Caminin bu aşamaya gelmesinin kolay olmadığını belirten Vali Karaloğlu ise, Şehzade Korkut Camii’nin tarihinden bahsetti. Karaloğlu, "1896 yılında camide ve Kaleiçi’nde çıkan yangında harap olmuş ve onarılamamış. Osmanlı’nın son dönemi sonra Cumhuriyet dönemindeki imkansızlıklar dolayısıyla onarılıp kullanılmamış. Bugün devletimiz vakıflarımızın o imkanı var. Şehzade Korkut Camii’nde bugün restorasyon çalışmasıyla ilgili ilk taşı koyduk. Mevcut duvarları güçlendirme, koruma çalışmalarımız devam ediyor. Minarenin dibindeki kısımla ilgili güçlendirme tamamlandı" ifadelerini kullandı.
"Camiye girenler 7 dönemi de hissedebilsin"
Camiye yapılan 7. müdahale olduğunu kaydeden Karaloğlu şöyle konuştu:
"Cami daha önce farklı tarihlerde 6 müdahale geçirmiş. Bu camide Roma döneminden, Bizans’tan, Selçuklu’dan, Osmanlı’dan ve Cumhuriyet tarihinden izler var. Bu cami en son, en ciddi restorasyonu 1974 yılında geçirmiş. Bizim amacımız kurulumuzun da, bilim heyetimizin de bize yol göstermesiyle bu cami tamamlandığında camiye giren herkesin saydığımız 7 dönemi hissedebilmesi. Bu cami adeta müze cami olarak hizmet versin. Bizim amacımız gayretimiz bu. Şu ana kadar çalışmalarımız çok iyi gidiyor"

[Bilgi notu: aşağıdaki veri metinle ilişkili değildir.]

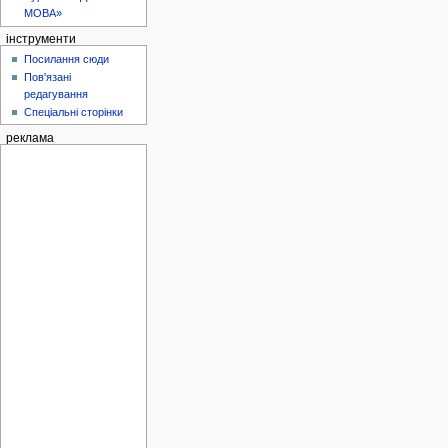
МОВА»
інструменти
Посилання сюди
Пов'язані
редагування
Спеціальні сторінки
реклама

Vali Karaloğlu, sözleşme gereği caminin teslim tarihinin 2020’nin 6. ayı olduğunu ancak müteahhit firmanın 2019 yılının Ekim ayına kadar camiyi teslim edebileceği sözünü verdiği bilgisini paylaştı.
Caminin tarihi
Antik çağdan başlayıp, Bizans, Selçuklu ve Osmanlı dönemlerini görüp günümüze ulaşan uzun bir tarihi geçmişe sahip olan cami tarihi Kaleiçi semtinde bulunuyor. M.S. 2. yüzyıla tarihlenen antik bir tapınağın üzerine M.S. 5. veya 6. yüzyılda antik tapınağın mimari parçaları kullanılarak büyük bir kilise/bazilika yapılmıştır. Bizanslılar tarafından yapılan bu yapı Meryem Ana adına yapılan Panaghia Kilisesi’dir. Yapı M.S. 7. yüzyılda Arap akınları sırasında tahrip edilmiştir. M.S. 9. yüzyılda bazı ilave bölümlerle yenilenmiştir. Eser Selçuklular zamanında camiye çevrilmiştir. 1361 Yılında Kıbrıs Kralı 1. Peter Antalya’yı işgal edince tekrar kilise yapılmıştır. Yapının tekrar camiye çevrilmesi Sultan II. Beyazıt’ın oğlu Şehzade Korkut döneminde (1470-1509) gerçekleşmiştir. Bu yüzden dolayı hem Antik Bizans hem de Selçuklu yapı unsurları içeren eser Korkut Camii diye anılır.
1800’lü yılların ortasına kadar kullanılan cami geçirdiği bir büyük yangınla kullanılmaz hale gelmiştir ve o yangından sonra da kullanılmamıştır. Cami-i Kebir, Merkez Camii veya Cumanın Camii olarak da anılır. Büyük yangında minaresinin ahşap olan küllahının yanmasından dolayı Kesik Minare Camii olarak da anılmaktadır.